On a summer’s afternoon in 1920, 14-year-old Philo Taylor Farnsworth was plowing a potato field on his family’s Idaho farm. The horse was pulling a disc harrow, and the teen followed behind.
Farnsworth, the horse, and the harrow plowed a row, turned around, plowed another row, and turned around again until the job was done.
It was at this moment that the science-loving teenager had an idea. If he could train an electron using the same method—go to the end of one row, turn around, then another row—he could send pictures through the air.
The inspiration for television came from a horse.
The Next Step
The following fall, Farnsworth started high school. At the end of the school year, he took his idea to his science teacher, Justin Tolman, and wrote out on the chalkboard just how the transmission of pictures would work.
Tolman had a hard time following what the freshman was saying. At the end of their conversation, Farnsworth drew in his notebook a sketch of what the inner workings of a television camera might look like, tore out the page, and handed it to Tolman. 30 years later, this crude diagram proved to be a crucial piece of evidence in a lawsuit.
He dropped out of school to help support his family, and when his father, Lewis, died soon after, there was no going back. At 19, Farnsworth married literally the girl next door, Elma Gardner, who went by the nickname Pem. Two investors, Les Gorrell and George Everson, set the couple up with a lab in California with their investment of $6,000. Farnsworth knew he’d be devoting an enormous amount of time to research, so he asked Pem to work with him side-by-side. She agreed.
As documented in Farnsworth’s book of daily records, the first successful television transmission took place on September 7, 1927. Everson sent a telegram to Gorrell with the single sentence, “The damn thing works!”
Competition
Just about every entrepreneur will eventually attract competition. In Farnsworth’s case, it was the Radio Corporation of America, which was run by David Sarnoff at the time. RCA was an American electronics company, founded in 1919, and was essentially a monopoly in the electronics industry. It was impossible to manufacture or sell radio equipment without paying a royalty to RCA.
In April 1930, one of Farnsworth’s associates arranged a visit to his lab in San Francisco from a fellow traveler in the field of electronics. Farnsworth knew of Dr. Vladimir Zworykin, who had a working knowledge of the subject. Zworykin said he worked at Westinghouse (which had been instrumental in the development of electric infrastructure in the United States) and had questions about Farnsworth’s experiments. Being the trusting soul that he was, Farnsworth showed him what he and his staff had invented and how it worked. Zworykin stayed for three days, and Pem even made him dinner.

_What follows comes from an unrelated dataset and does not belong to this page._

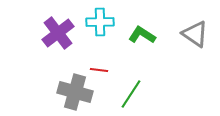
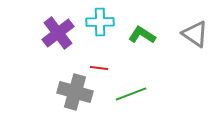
red line: moved 2 px up
green line: rotated 36 degrees clockwise
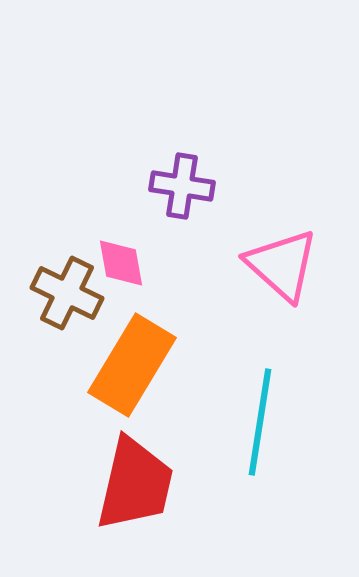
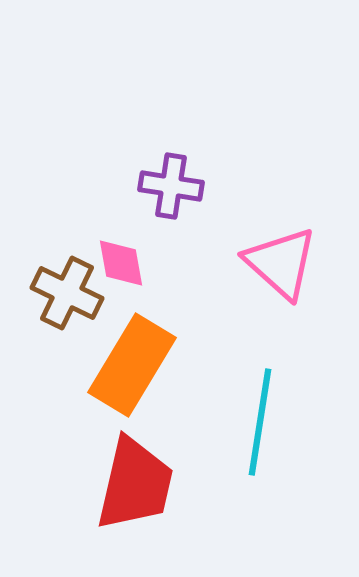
purple cross: moved 11 px left
pink triangle: moved 1 px left, 2 px up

Zworykin did not work for Westinghouse at the time (although he had a short time before). He was there as a spy for Sarnoff and RCA. He dictated a 700-word telegram to his partners-in-crime at RCA, explaining exactly how television works. Zworykin and Sarnoff stole it all and manufactured their own version.
World War II impeded the further development of television, and by the end of the war, Farnsworth’s patents had expired, leaving them in the public domain.
A lawsuit followed. RCA argued that someone so young could not have conceived such an invention. But when Tolman testified, with the page from the adolescent’s notebook to corroborate, the U.S. Patent Office ruled that Farnsworth invented television. Even so, RCA—not Farnsworth—made all the money that television produced.
The Moon Landing
By the 1960s, Farnsworth hated what his invention had become. He had visions of television being The Great Unifier, showing people just how similar we all are and thereby ending war. But television was called “a vast, intellectual wasteland” and “the idiot box,” so Farnsworth wanted nothing more to do with it, forbidding his four sons from watching it.
As NASA was ready to embark on the moon landing, they knew they needed to televise this monumental occasion from space. The camera absolutely, positively had to work. Of all the camera designs NASA reviewed, it was Farnsworth’s that was the most reliable.
On July 20, 1969, Philo and Pem turned on the television for the first time in years. As they watched science fiction become science reality—and were able to do so because of his invention—Philo turned to Pem and said, “This has made it all worthwhile.”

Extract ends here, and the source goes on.